Stored items from a collection
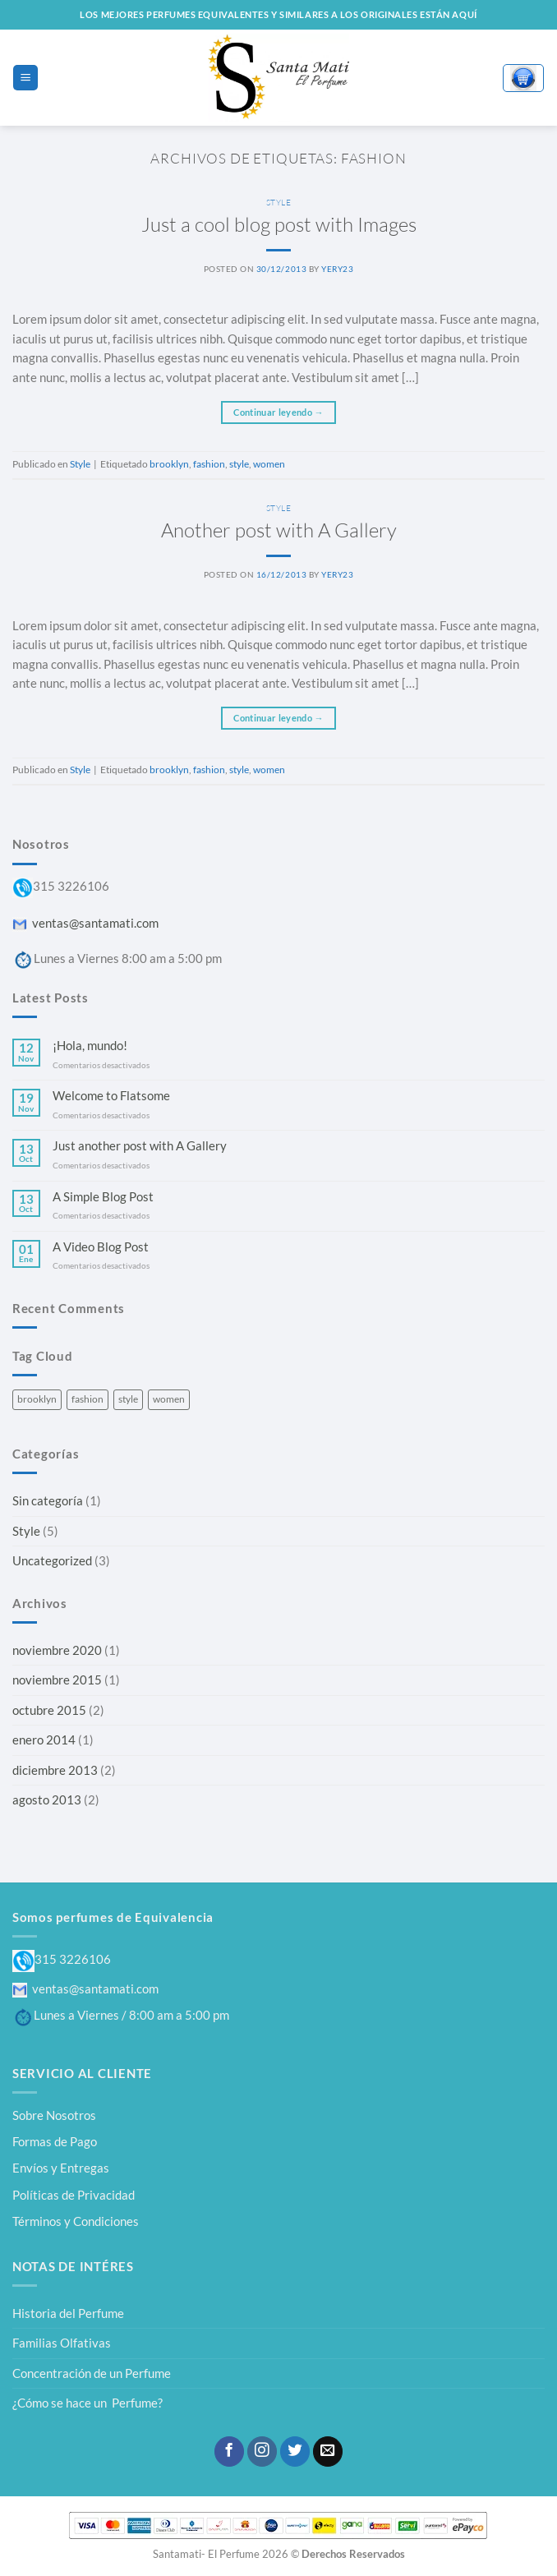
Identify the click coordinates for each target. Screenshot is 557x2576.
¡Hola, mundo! (90, 1046)
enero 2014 (44, 1739)
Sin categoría (47, 1500)
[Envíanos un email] (328, 2451)
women (269, 464)
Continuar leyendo (278, 412)
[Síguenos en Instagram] (262, 2451)
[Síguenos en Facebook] (229, 2451)
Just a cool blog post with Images (279, 224)
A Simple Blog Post (103, 1197)
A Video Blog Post (101, 1247)
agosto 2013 (46, 1799)
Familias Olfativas (61, 2342)
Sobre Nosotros (54, 2115)
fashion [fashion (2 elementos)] (87, 1399)
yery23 (337, 269)
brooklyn (169, 464)
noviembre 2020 (57, 1650)
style (239, 464)
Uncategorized (52, 1560)
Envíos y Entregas (60, 2167)
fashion (209, 464)
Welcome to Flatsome (111, 1096)
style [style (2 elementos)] (128, 1399)
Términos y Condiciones (75, 2221)
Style (279, 202)
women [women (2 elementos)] (169, 1399)
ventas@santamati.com (85, 922)
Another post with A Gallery (279, 530)
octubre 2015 (49, 1710)
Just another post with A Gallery (140, 1146)
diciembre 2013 (55, 1770)
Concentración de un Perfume (91, 2373)
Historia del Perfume (68, 2313)
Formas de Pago (54, 2141)
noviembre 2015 (57, 1679)
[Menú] (25, 77)
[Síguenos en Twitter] (295, 2451)
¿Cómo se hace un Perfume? (87, 2402)
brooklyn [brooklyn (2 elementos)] (37, 1399)
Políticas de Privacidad (73, 2194)
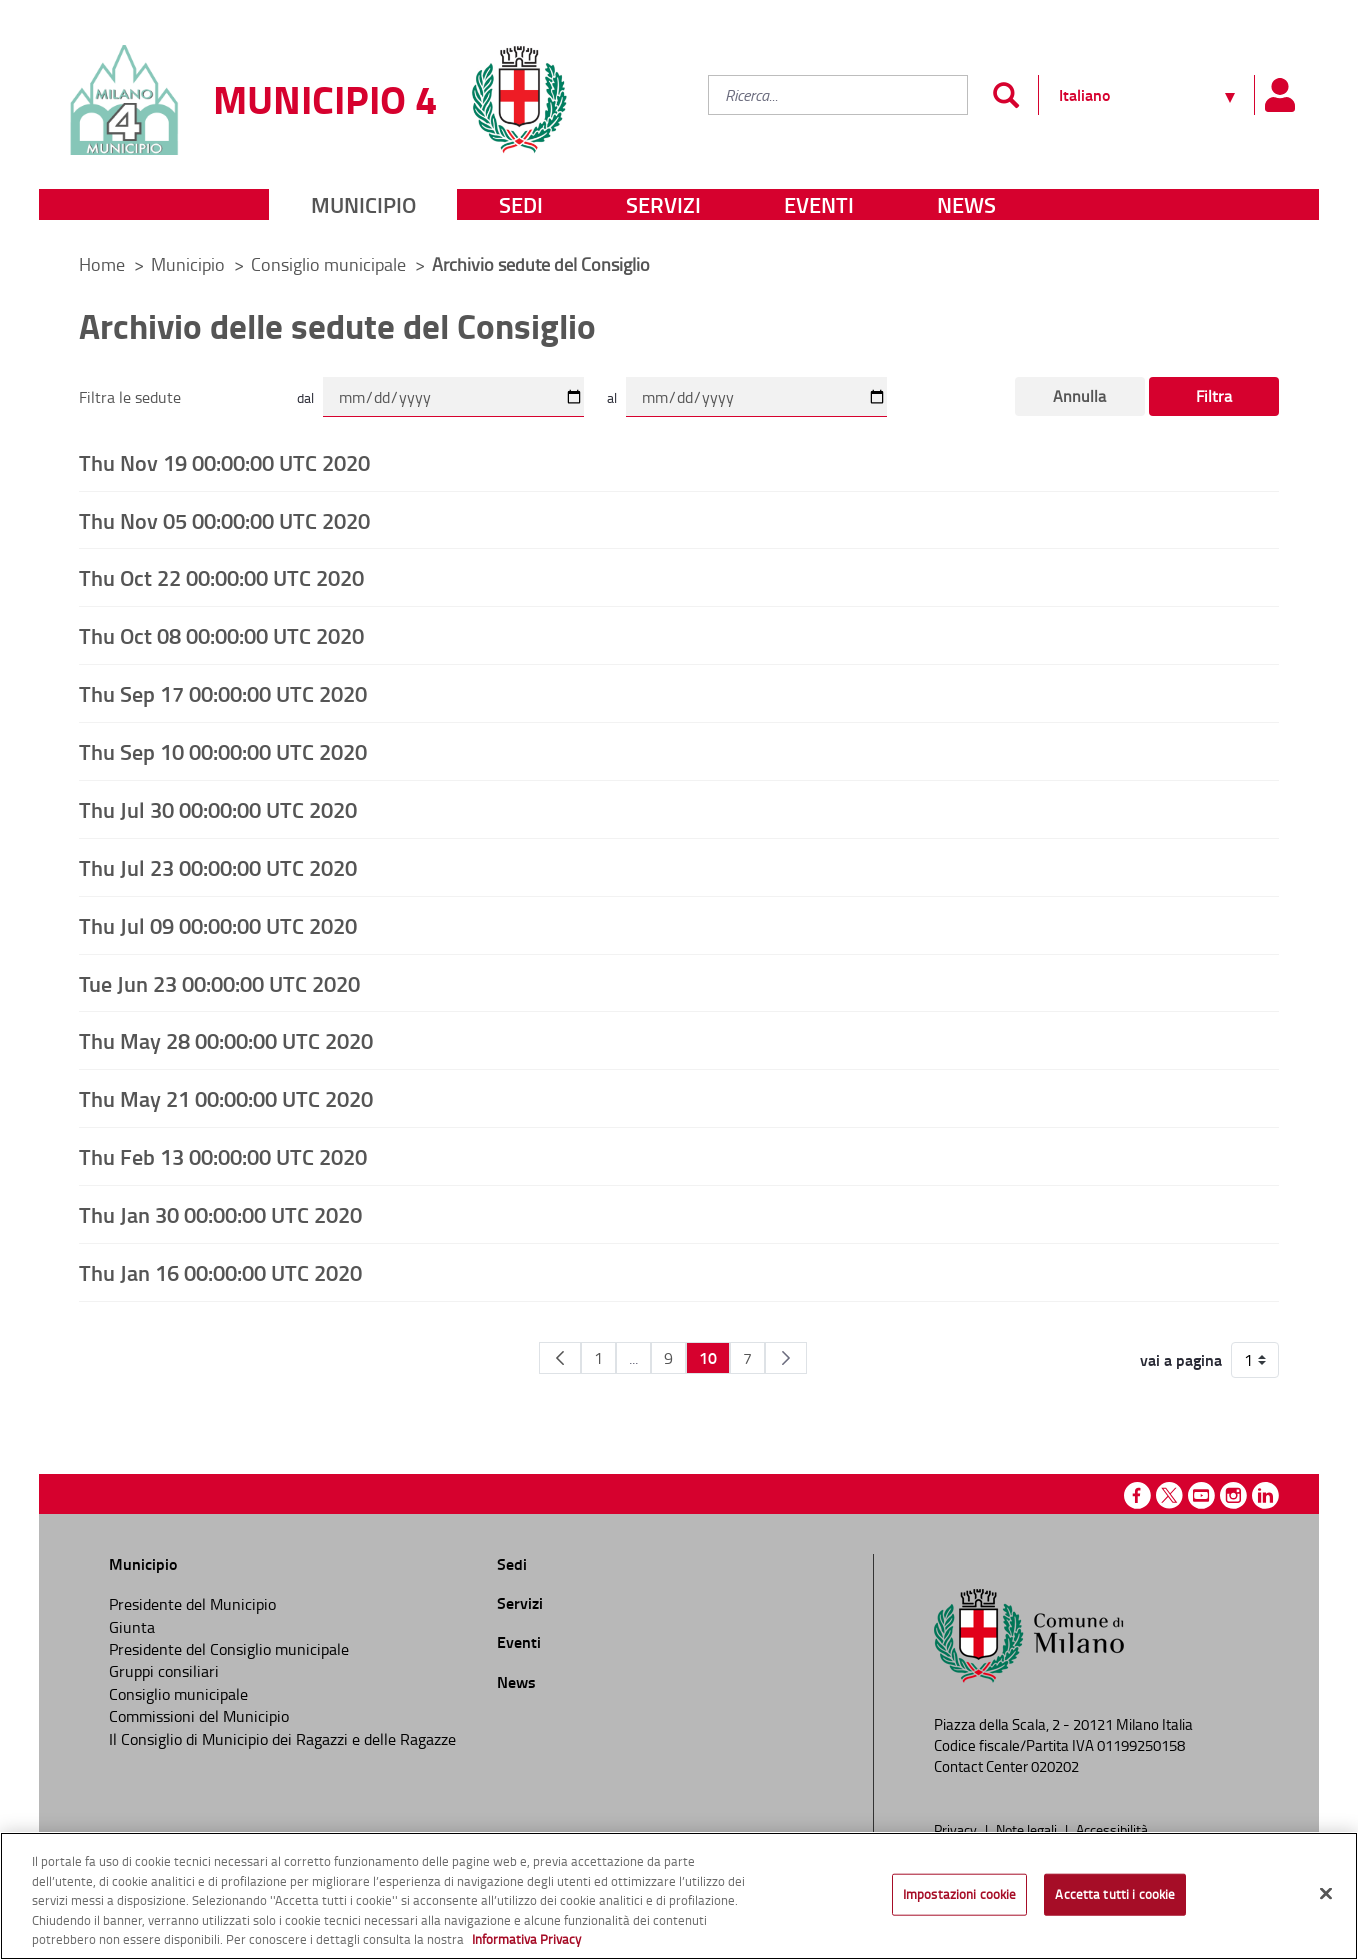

◆ **Your objective**: For the word "fashion", tally the lines above that hold it and answer with the number alone.

◆ **Finished exercise**: 2